Лучшие страницы своей повести Менендес посвятил индейцам племен кора и уичоль — коренным обитателям этих земель. Автор создает яркие картины жизни индейцев, загнанных в труднодоступную, обособленную горную местность. Глубоким уважением к индейцам и их культуре проникнута вся повесть. Перед глазами читателя встают суровые будни индейцев, испытавших в течение нескольких столетий постоянные преследования и жесточайший гнет. Автор смотрит на индейцев не как праздный турист, любитель экзотики; для него индейцы кора — братья, сумевшие сохранить родной язык, традиции и обычаи и тем самым свое человеческое достоинство и веру в лучшее будущее.

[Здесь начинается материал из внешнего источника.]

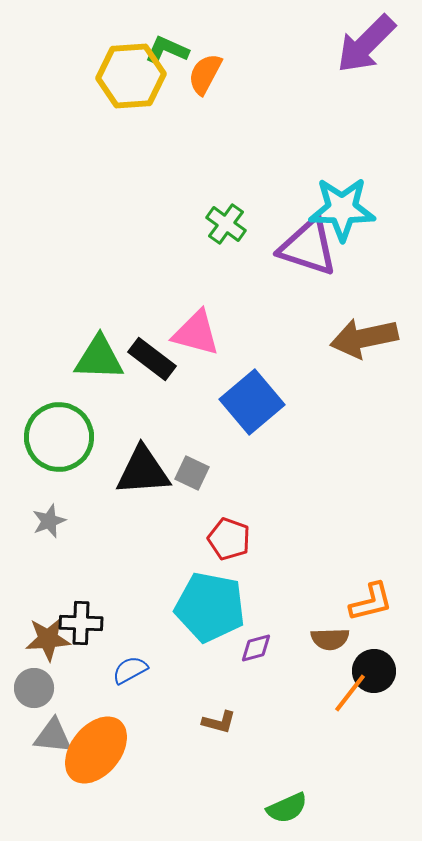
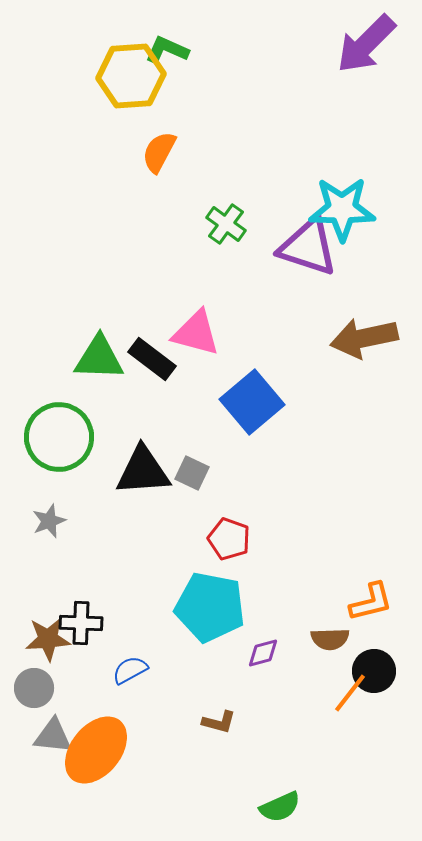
orange semicircle: moved 46 px left, 78 px down
purple diamond: moved 7 px right, 5 px down
green semicircle: moved 7 px left, 1 px up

Но автор показывает, что, изолированные от очагов культуры, индейцы сохранили и родоплеменные формы управления, первобытные религиозные верования, прежде всего культ солнца и культ предков, нормы обычного права, обрядности. Как и столетие назад, индейцы вымаливают у богов хорошие урожаи, здоровье, удачи на промысле и другие блага. По-прежнему полузнахарь, полуколдун в шаманском экстазе пытается выгнать «злого духа» из тела больного. О том, насколько велика власть суеверия и невежества у индейцев, красноречиво свидетельствует трагическая концовка повести, не вошедшая в публикуемый сокращенный вариант. Обвинив в неурожае колдуна, индейцы кора, по обычаям предков, решили сжечь его на костре. Рамон, попытавшийся помешать этому, погибает от пули.
Хотя в Мексике уже длительное время действуют различные институты по изучению культуры и быта индейских групп, принимаются меры к ликвидации их неграмотности, ознакомлению индейцев с достижениями в области медицины, сельского хозяйства и т. д., но в жизни мексиканских индейцев осталось еще многое от тяжелого прошлого.

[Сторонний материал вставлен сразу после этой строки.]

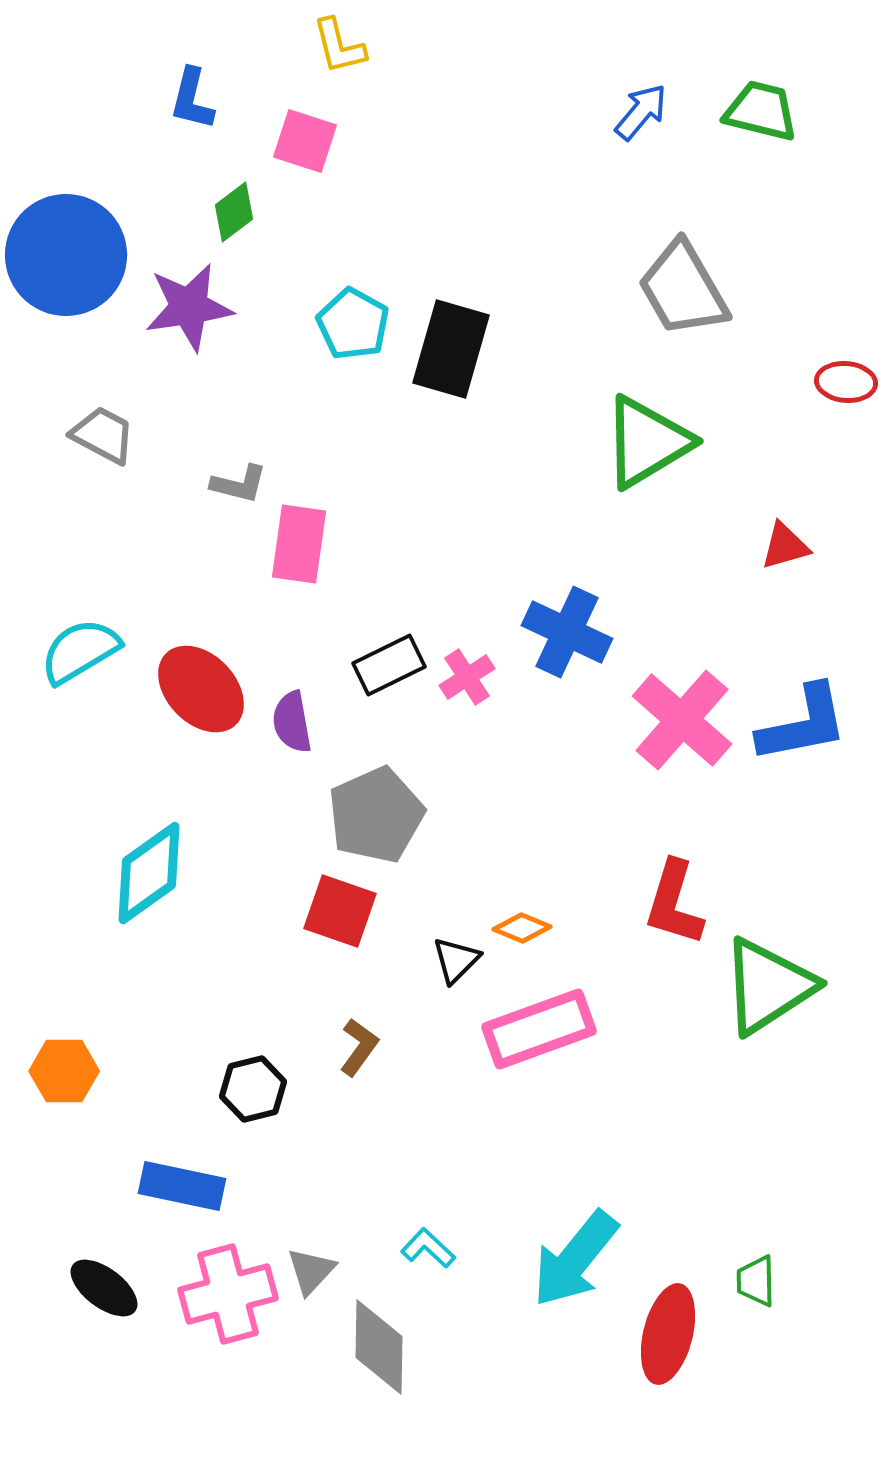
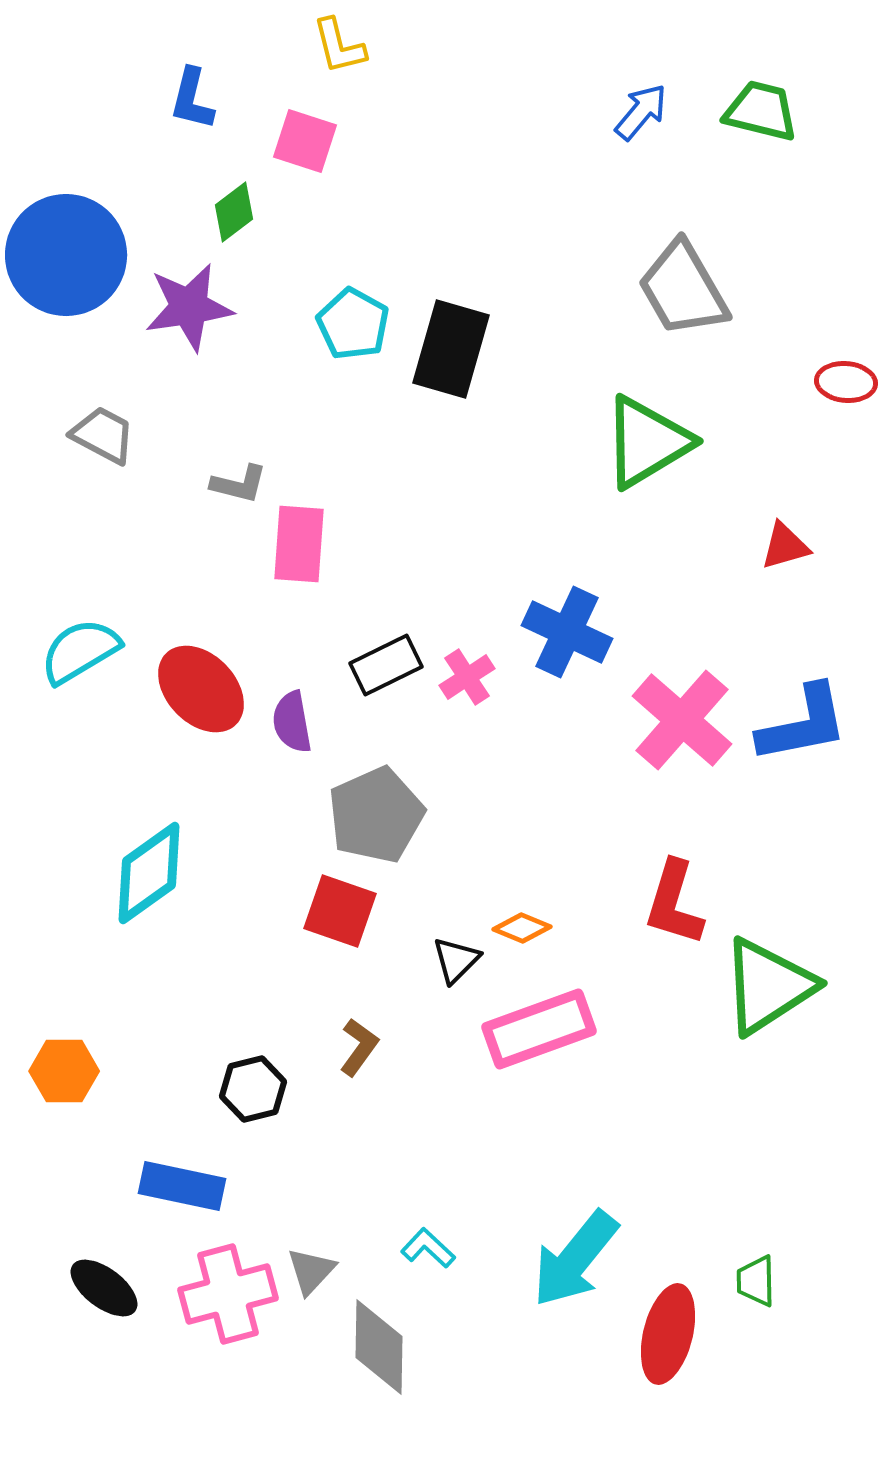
pink rectangle at (299, 544): rotated 4 degrees counterclockwise
black rectangle at (389, 665): moved 3 px left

Писатель резко критикует реакционную помещичью верхушку, всячески препятствующую прогрессивным начинаниям в Мексике. Аграрная реформа, начатая демократически настроенным президентом Карденасом, еще больше обострила противоречия между латифундистами, высшим католическим духовенством и крестьянством. Для защиты своей собственности латифундисты привлекали банды наемников — «синих», кристерос, — боровшихся с оружием в руках против правительства и всех прогрессивных начинаний, будь то аграрная реформа, национализация иностранных нефтяных компаний или реформа в области образования. Они убивали членов аграрных комиссий, учителей и государственных служащих, взрывали мосты, пускали под откос поезда, терроризировали целые области. Индейцы были в числе первых жертв политического террора, царившего в стране. Они подвергались насилию не только со стороны кристерос, но и со стороны федеральных войск.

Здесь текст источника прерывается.